# The task:
Pick every line from the data below that contains the string "their" and copy it.

# Input for this task:

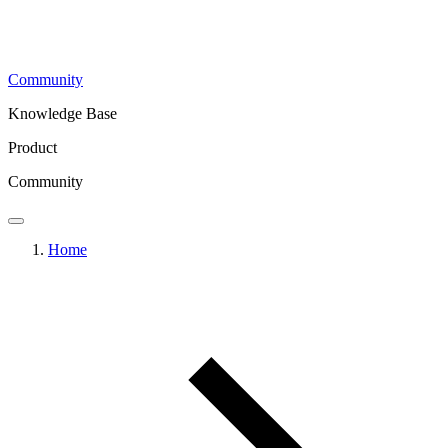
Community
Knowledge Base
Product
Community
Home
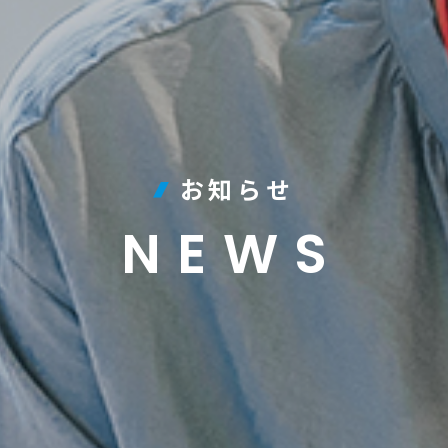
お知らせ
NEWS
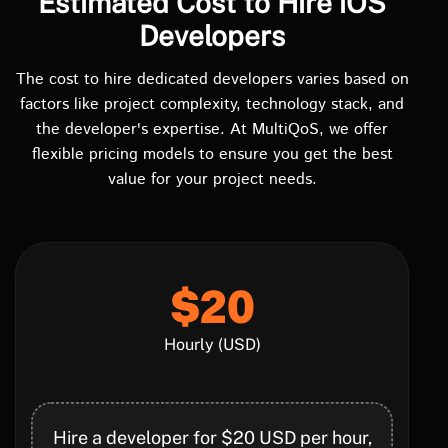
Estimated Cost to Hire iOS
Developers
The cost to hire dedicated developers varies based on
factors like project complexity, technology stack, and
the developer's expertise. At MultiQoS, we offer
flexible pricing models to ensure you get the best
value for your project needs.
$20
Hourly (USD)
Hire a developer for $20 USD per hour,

==

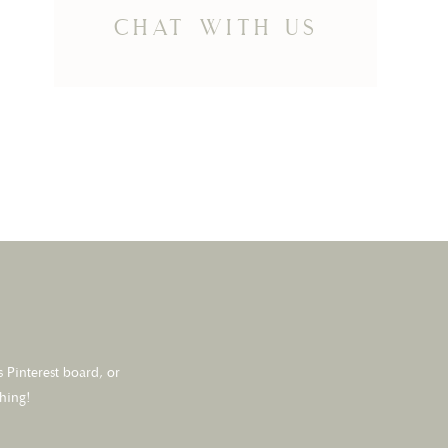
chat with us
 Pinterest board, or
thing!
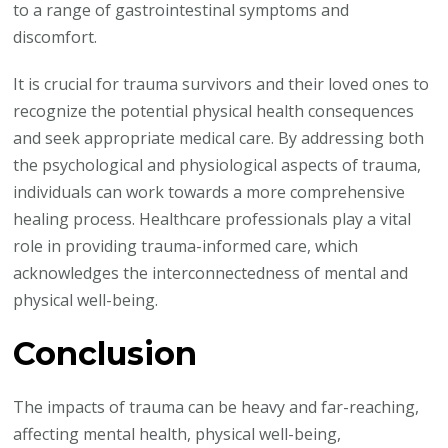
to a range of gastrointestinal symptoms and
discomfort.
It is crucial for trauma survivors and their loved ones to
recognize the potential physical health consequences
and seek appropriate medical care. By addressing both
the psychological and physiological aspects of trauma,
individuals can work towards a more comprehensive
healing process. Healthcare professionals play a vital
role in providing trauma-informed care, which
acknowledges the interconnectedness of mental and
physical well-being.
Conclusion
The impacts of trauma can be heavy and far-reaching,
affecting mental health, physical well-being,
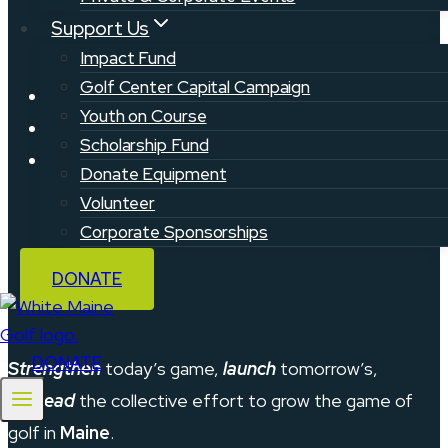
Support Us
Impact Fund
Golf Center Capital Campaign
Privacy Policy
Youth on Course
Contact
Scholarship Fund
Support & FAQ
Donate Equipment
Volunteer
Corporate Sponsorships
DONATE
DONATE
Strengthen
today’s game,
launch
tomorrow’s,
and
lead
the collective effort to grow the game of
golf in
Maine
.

...

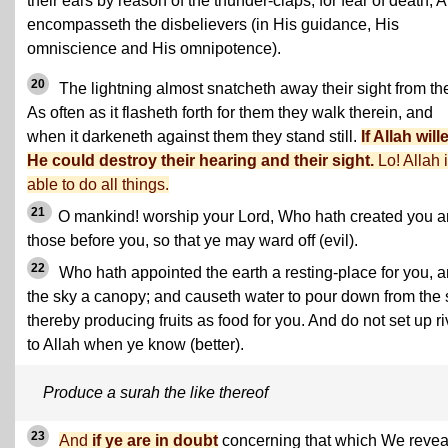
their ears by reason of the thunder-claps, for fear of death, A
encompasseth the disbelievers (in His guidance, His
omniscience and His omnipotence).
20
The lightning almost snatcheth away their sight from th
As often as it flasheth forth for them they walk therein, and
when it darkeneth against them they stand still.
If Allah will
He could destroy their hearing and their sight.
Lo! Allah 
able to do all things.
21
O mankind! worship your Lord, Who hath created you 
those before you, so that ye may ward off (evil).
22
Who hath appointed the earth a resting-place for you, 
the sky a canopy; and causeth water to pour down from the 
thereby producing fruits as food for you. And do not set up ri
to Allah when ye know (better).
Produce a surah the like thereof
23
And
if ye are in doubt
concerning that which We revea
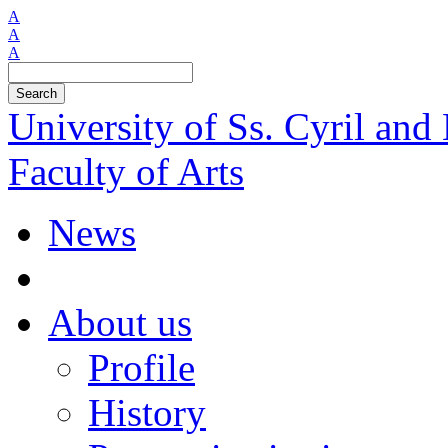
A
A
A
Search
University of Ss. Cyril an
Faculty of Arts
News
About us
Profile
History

# Written answer:
It is crucial for trauma survivors and their loved ones to
their ears by reason of the thunder-claps, for fear of death, A
The lightning almost snatcheth away their sight from th
He could destroy their hearing and their sight.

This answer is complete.